▶ _TO DO_
With the pictures left aside, write out exactly the lines of the listing below from the line with "PREGUNTAS FRECUENTES" to the line with "तयारी, मन्त्री बन्न आकांक्षीको", both included, and only those.

▶ _RECORDS SUPPLIED_
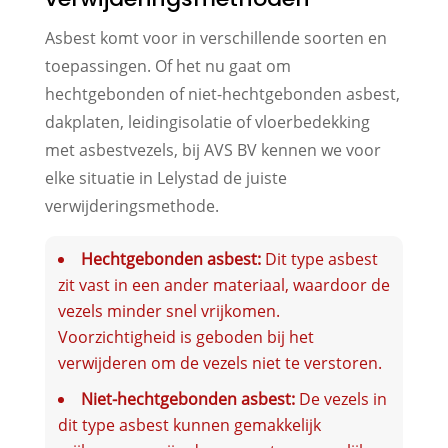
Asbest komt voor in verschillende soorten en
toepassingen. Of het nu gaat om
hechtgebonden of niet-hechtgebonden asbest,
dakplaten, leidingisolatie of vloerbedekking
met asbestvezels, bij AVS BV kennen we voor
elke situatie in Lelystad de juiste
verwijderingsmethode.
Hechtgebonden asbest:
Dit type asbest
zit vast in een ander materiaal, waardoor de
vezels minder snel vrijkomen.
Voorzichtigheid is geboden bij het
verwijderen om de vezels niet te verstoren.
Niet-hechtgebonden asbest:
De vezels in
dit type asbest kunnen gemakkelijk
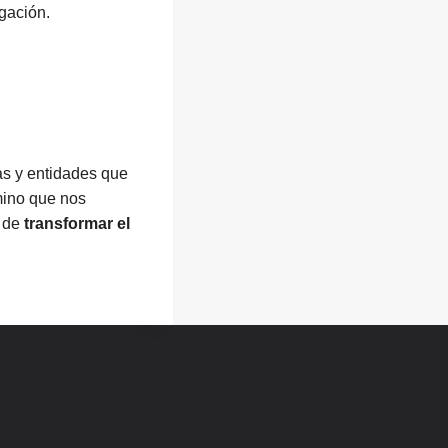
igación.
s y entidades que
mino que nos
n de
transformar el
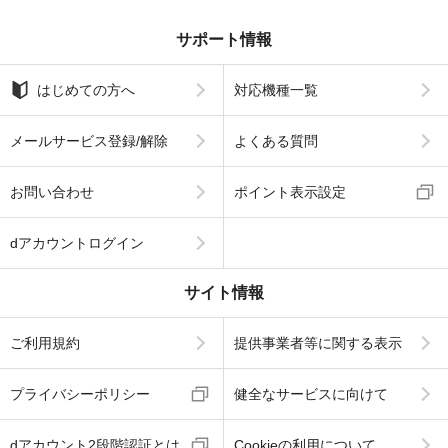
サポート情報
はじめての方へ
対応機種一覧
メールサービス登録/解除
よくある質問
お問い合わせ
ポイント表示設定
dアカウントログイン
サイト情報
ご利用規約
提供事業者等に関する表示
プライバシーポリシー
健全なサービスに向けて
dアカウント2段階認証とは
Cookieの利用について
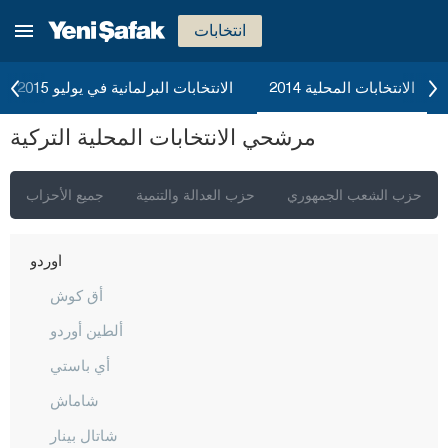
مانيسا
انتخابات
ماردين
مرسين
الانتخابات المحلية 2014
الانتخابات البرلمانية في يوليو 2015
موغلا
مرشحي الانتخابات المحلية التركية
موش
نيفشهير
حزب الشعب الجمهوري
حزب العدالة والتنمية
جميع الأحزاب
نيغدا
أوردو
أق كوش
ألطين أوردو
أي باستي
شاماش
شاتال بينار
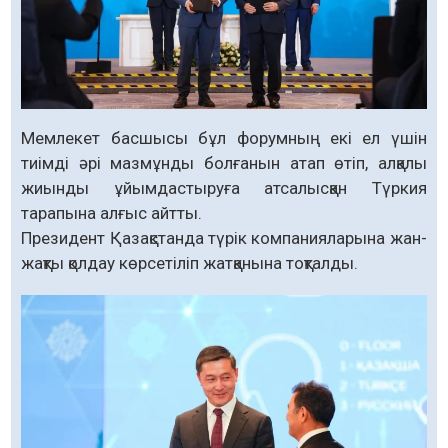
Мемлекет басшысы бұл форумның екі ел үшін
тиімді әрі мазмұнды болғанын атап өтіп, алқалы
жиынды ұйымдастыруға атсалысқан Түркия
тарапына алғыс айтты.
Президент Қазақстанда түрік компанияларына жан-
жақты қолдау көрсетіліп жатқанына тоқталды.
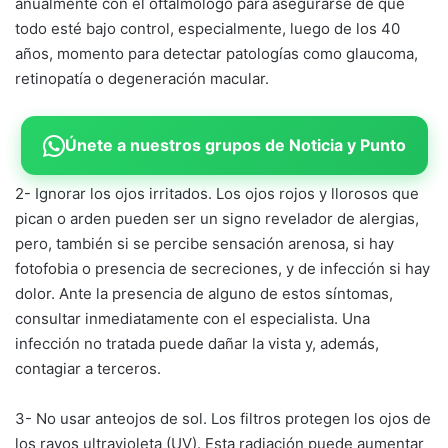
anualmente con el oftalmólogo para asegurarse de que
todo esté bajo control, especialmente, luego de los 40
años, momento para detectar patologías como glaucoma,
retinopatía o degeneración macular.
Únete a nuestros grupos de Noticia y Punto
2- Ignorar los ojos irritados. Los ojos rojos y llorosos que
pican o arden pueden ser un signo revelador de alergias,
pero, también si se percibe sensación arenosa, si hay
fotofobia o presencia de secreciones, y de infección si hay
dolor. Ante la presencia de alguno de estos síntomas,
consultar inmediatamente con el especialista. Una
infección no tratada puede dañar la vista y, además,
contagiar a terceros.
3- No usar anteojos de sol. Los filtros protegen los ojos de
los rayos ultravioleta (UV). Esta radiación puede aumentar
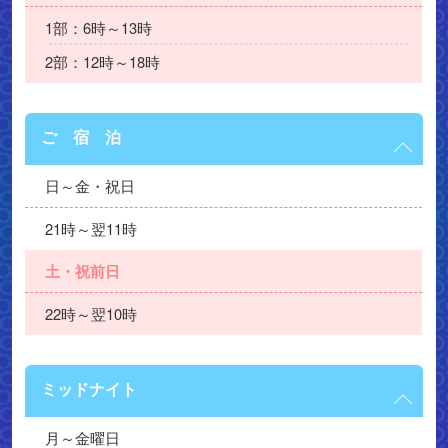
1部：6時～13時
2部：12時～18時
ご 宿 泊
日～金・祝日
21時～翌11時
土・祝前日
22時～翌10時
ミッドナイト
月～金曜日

* * *

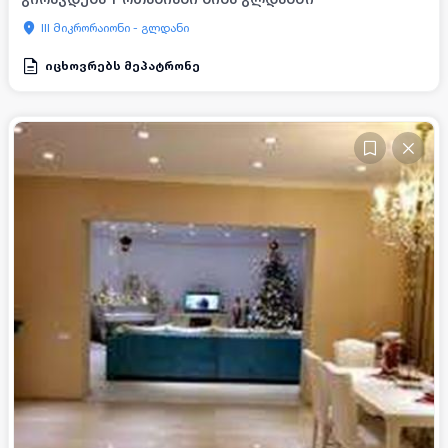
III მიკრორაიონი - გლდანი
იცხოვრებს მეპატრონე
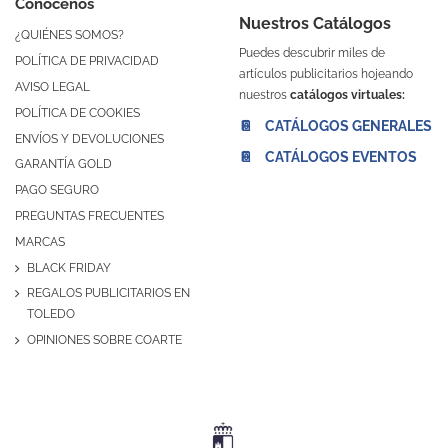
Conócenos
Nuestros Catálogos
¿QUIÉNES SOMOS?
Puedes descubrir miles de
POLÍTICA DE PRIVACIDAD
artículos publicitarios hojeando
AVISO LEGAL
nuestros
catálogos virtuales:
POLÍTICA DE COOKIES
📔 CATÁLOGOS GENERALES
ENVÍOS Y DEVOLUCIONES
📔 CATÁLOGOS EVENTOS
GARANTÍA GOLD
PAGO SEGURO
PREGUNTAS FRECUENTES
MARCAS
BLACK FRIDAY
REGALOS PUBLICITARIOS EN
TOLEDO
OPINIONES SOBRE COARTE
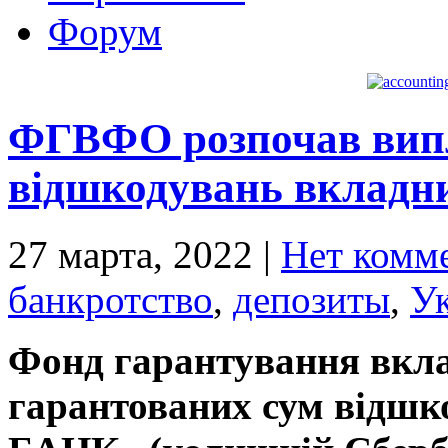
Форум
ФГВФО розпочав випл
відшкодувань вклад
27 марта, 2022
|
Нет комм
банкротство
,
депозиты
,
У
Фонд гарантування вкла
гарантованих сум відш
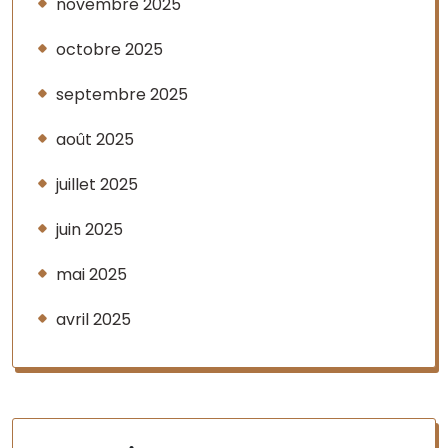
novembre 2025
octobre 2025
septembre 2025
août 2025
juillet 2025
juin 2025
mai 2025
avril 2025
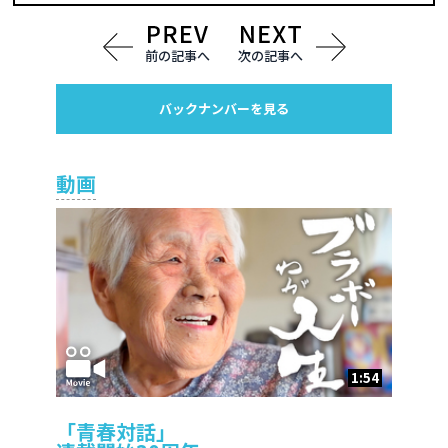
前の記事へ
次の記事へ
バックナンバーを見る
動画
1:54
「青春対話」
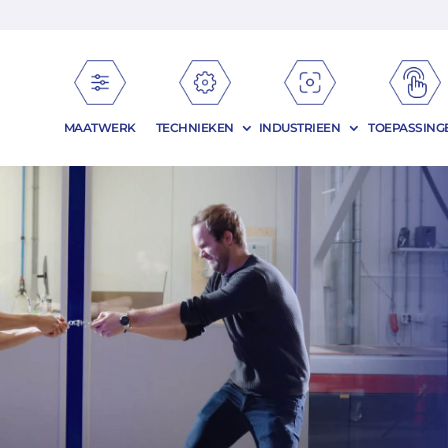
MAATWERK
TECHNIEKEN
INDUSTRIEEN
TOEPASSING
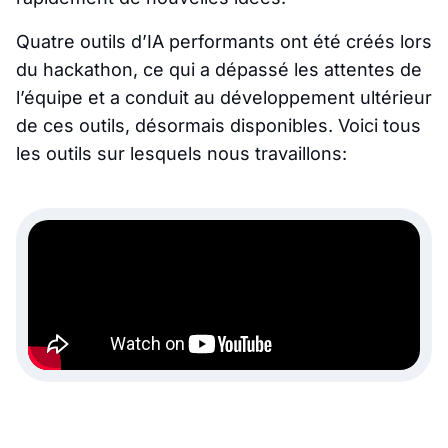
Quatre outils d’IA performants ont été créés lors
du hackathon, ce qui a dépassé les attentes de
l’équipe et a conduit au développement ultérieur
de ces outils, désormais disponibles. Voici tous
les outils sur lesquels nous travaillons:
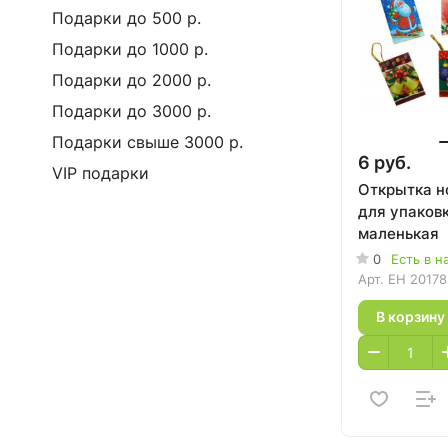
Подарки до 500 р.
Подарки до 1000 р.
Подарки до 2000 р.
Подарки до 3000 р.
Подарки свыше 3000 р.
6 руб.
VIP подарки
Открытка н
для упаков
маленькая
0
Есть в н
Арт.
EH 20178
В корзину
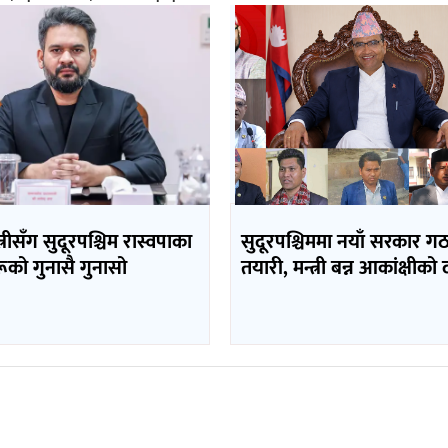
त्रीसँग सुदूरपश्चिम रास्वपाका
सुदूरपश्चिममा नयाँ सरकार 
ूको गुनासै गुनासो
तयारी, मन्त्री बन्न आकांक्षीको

--

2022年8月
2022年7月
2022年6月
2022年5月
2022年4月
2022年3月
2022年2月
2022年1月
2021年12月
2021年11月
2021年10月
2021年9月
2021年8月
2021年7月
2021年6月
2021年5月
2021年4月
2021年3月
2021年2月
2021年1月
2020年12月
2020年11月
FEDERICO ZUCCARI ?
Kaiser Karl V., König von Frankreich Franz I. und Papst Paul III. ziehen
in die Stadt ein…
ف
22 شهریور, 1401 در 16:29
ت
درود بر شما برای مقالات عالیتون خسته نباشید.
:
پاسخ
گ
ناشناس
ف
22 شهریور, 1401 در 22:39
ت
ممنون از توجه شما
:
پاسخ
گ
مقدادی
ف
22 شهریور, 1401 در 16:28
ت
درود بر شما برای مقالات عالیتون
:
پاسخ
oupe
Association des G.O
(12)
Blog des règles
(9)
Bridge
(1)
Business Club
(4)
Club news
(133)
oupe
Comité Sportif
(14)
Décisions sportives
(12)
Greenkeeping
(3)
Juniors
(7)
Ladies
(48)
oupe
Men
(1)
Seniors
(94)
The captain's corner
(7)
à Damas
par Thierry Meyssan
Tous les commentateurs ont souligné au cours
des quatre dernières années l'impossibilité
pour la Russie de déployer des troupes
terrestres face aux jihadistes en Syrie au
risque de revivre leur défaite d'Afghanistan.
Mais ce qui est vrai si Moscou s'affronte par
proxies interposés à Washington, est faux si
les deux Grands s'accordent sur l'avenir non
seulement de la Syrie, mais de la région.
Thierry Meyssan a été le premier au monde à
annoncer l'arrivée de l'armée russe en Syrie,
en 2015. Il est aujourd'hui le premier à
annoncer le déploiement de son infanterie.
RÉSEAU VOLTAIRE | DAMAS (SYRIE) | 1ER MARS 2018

▶ _RESPONSE TO THIS EXERCISE_
PREGUNTAS FRECUENTES
MARCAS
BLACK FRIDAY
REGALOS PUBLICITARIOS EN
TOLEDO
OPINIONES SOBRE COARTE
Форум
ФГВФО розпочав випл
відшкодувань вклад
27 марта, 2022
|
Нет комм
банкротство
,
депозиты
,
У
Фонд гарантування вкла
гарантованих сум відш
novembre 2025
octobre 2025
septembre 2025
août 2025
juillet 2025
juin 2025
mai 2025
avril 2025
前の記事へ
次の記事へ
バックナンバーを見る
動画
1:54
「青春対話」
MAATWERK
TECHNIEKEN
INDUSTRIEEN
TOEPASSING
Quatre outils d’IA performants ont été créés lors
du hackathon, ce qui a dépassé les attentes de
l’équipe et a conduit au développement ultérieur
de ces outils, désormais disponibles. Voici tous
les outils sur lesquels nous travaillons:
Подарки до 500 р.
Подарки до 1000 р.
Подарки до 2000 р.
Подарки до 3000 р.
Подарки свыше 3000 р.
6 руб.
VIP подарки
Открытка н
для упаков
маленькая
0
Есть в н
Арт.
EH 20178
В корзину
त्रीसँग सुदूरपश्चिम रास्वपाका
सुदूरपश्चिममा नयाँ सरकार 
ूको गुनासै गुनासो
तयारी, मन्त्री बन्न आकांक्षीको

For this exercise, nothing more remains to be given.